*Work instructions*
Give back exactly the lines of the data below, starting with the line that has "дивідуальними розмірами. Напишіть який вам" and going on through the line that has "Хочу інший розмір".

*Available data*
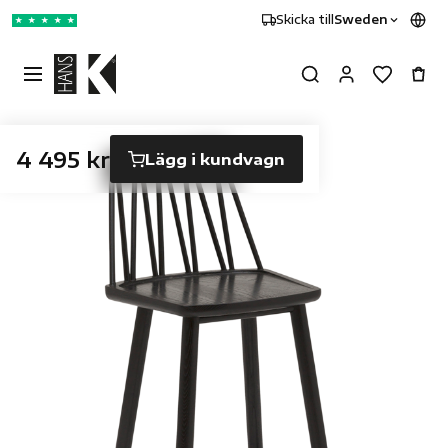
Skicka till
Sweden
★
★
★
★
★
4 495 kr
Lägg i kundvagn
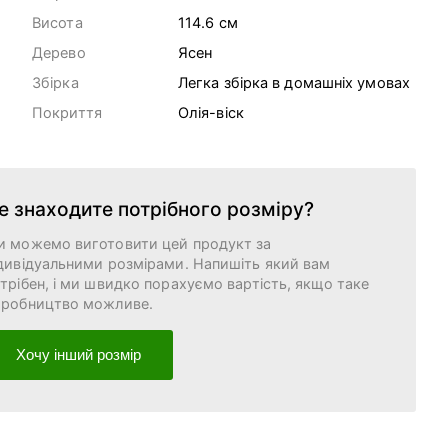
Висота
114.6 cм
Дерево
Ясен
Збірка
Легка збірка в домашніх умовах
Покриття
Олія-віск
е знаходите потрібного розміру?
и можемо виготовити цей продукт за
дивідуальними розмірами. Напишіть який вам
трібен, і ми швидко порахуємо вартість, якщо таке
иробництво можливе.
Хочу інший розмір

---

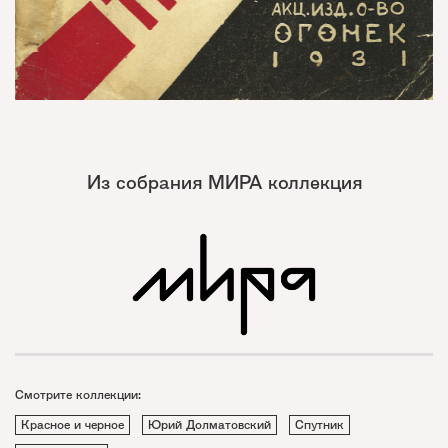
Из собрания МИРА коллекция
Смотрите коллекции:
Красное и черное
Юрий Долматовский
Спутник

*Response below*
дивідуальними розмірами. Напишіть який вам
трібен, і ми швидко порахуємо вартість, якщо таке
иробництво можливе.
Хочу інший розмір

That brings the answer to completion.